0

I want to train the TrOCR on my custom dataset of receipts. Since we are to use the OCR for receipts we chose the “printed” fine-tuned model. We use a dataset of 5000 bounding boxes where each contains a word. However we experience that all metrics (cer, precision) and loss worsens for each epoch we run. We can't figure out why the model performs more poorly for each epoch.
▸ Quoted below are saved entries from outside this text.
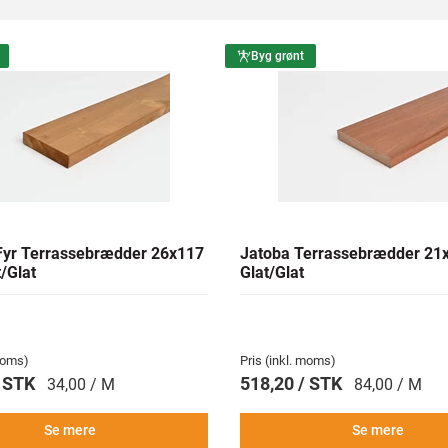
Byg grønt
yr Terrassebrædder 26x117
Jatoba Terrassebrædder 2
/Glat
Glat/Glat
 moms)
Pris (inkl. moms)
/ STK
518,20 / STK
34,00 / M
84,00 / M
Se mere
Se mere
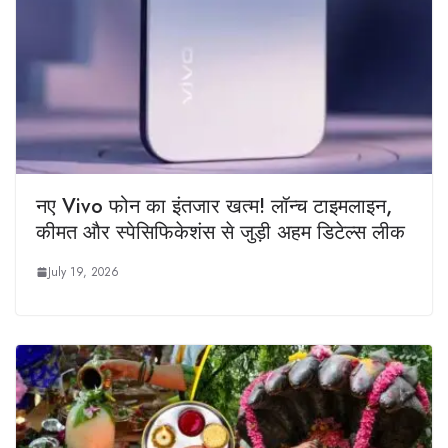
नए Vivo फोन का इंतजार खत्म! लॉन्च टाइमलाइन,
कीमत और स्पेसिफिकेशंस से जुड़ी अहम डिटेल्स लीक
July 19, 2026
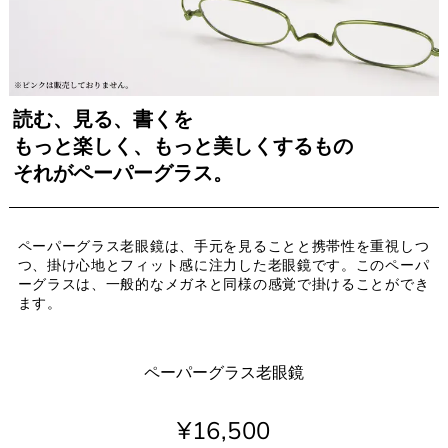
読む、見る、書くを
もっと楽しく、もっと美しくするもの
それがペーパーグラス。
ペーパーグラス老眼鏡は、手元を見ることと携帯性を重視しつ
つ、掛け心地とフィット感に注力した老眼鏡です。このペーパ
ーグラスは、一般的なメガネと同様の感覚で掛けることができ
ます。
ペーパーグラス老眼鏡
¥16,500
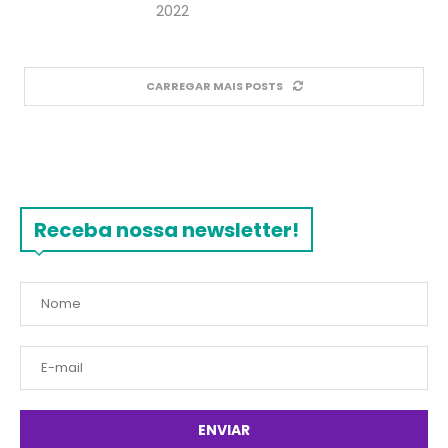
2022
CARREGAR MAIS POSTS
Receba nossa newsletter!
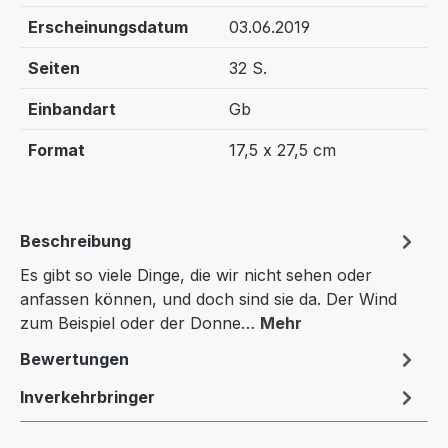
Erscheinungsdatum
03.06.2019
Seiten
32 S.
Einbandart
Gb
Format
17,5 x 27,5 cm
Beschreibung
Es gibt so viele Dinge, die wir nicht sehen oder
anfassen können, und doch sind sie da. Der Wind
zum Beispiel oder der Donne…
Mehr
Bewertungen
Inverkehrbringer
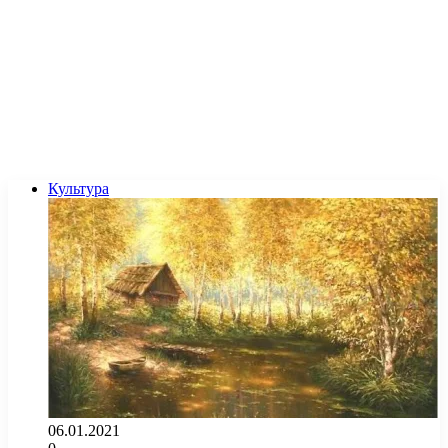
Культура
06.01.2021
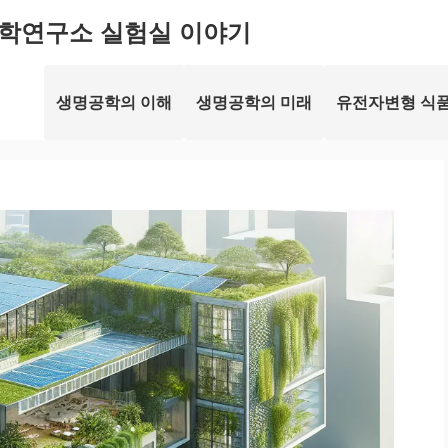
학연구소 실험실 이야기
생명공학의 이해
생명공학의 미래
유전자변형 식품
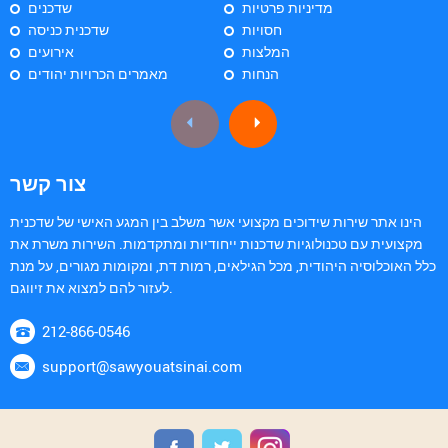
מדיניות פרטיות
שדכנים
חסויות
שדכנית כניסה
המלצות
אירועים
הנחות
מאמרים הכרויות יהודים
צור קשר
הינו אתר שירות שידוכים מקצועי אשר משלב בין המגע האישי של שדכנית
מקצועית עם טכנולוגיות שדכנות ייחודיות ומתקדמות. השירות משרת את
כלל האוכלוסיה היהודית, מכל הגילאים, רמות דת, ומקומות מגורים, על מנת
לעזור להם למצוא את זיווגם.
212-866-0546
support@sawyouatsinai.com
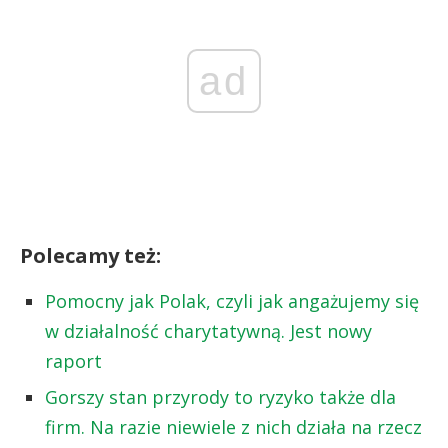
ad
Polecamy też:
Pomocny jak Polak, czyli jak angażujemy się
w działalność charytatywną. Jest nowy
raport
Gorszy stan przyrody to ryzyko także dla
firm. Na razie niewiele z nich działa na rzecz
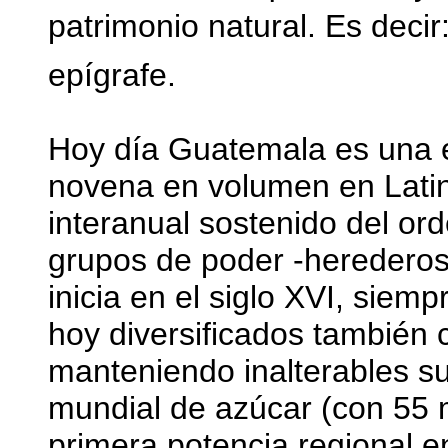
patrimonio natural. Es deci
epígrafe.
Hoy día Guatemala es una 
novena en volumen en Latin
interanual sostenido del ord
grupos de poder -herederos
inicia en el siglo XVI, siem
hoy diversificados también
manteniendo inalterables su
mundial de azúcar (con 55 m
primera potencia regional e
Processor, model and optimizer is shown below:

processor = TrOCRProcessor.from_pretrained("microsoft/trocr-base-printed")
model = VisionEncoderDecoderModel.from_pretrained("microsoft/trocr-base-printed")
optimizer = optim.AdamW(model.parameters(), lr=5e-5)

Training method:

for epoch in range(self.epochs):
    self.model.train()
    train_loss = 0.0
    for batch in tqdm(self.train_dataloader):
        for k, v in batch.items():
            batch[k] = v.to(self.device)
        outputs = self.model(**batch)
        loss = outputs.loss
        loss.backward()
        self.optimizer.step()
        self.optimizer.zero_grad()
        train_loss += loss.item()

Does anyone know what we might be doing wrong?

When evaluating the model out-of-the-box, it performs well but we wish to continue training on our receipts to hopefully improve the model.

Cuartero
  • 407
  • 1
  • 6
SauceyP
  • 1
  • 1

1 Answers1

0

you have chosen the already fine tuned model. "microsoft/trocr-base-printed" is already fine tuned on SROIE dataset. So there is no point of fine tuning already fine tuned model. Instead choose only pre trained model like trocr-base-stage1 or trocr-small-stage1.